Records for the task.
---*---
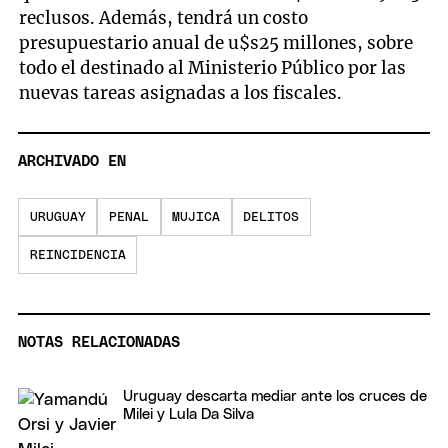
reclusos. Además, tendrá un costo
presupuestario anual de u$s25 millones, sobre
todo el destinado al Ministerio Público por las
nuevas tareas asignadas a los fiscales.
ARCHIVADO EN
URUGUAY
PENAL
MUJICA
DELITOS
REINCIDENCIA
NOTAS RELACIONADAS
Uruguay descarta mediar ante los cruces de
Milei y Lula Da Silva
---*---
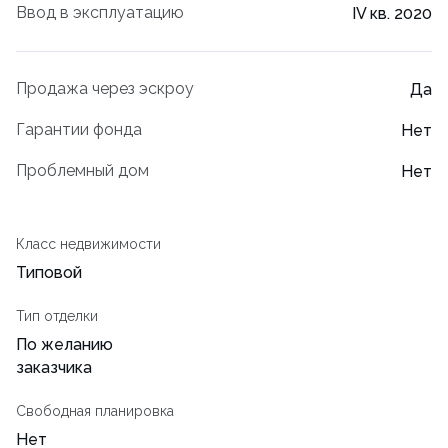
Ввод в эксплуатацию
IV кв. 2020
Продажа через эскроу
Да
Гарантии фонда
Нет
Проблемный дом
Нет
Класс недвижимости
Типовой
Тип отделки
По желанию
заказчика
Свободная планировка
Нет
---*---
Requirement.
Within the material above, copy exactly the lines from the line that holds "reclusos. Además, tendrá un costo" up to and including the line that holds "Milei y Lula Da Silva".

Problem solution.
reclusos. Además, tendrá un costo
presupuestario anual de u$s25 millones, sobre
todo el destinado al Ministerio Público por las
nuevas tareas asignadas a los fiscales.
ARCHIVADO EN
URUGUAY
PENAL
MUJICA
DELITOS
REINCIDENCIA
NOTAS RELACIONADAS
Uruguay descarta mediar ante los cruces de
Milei y Lula Da Silva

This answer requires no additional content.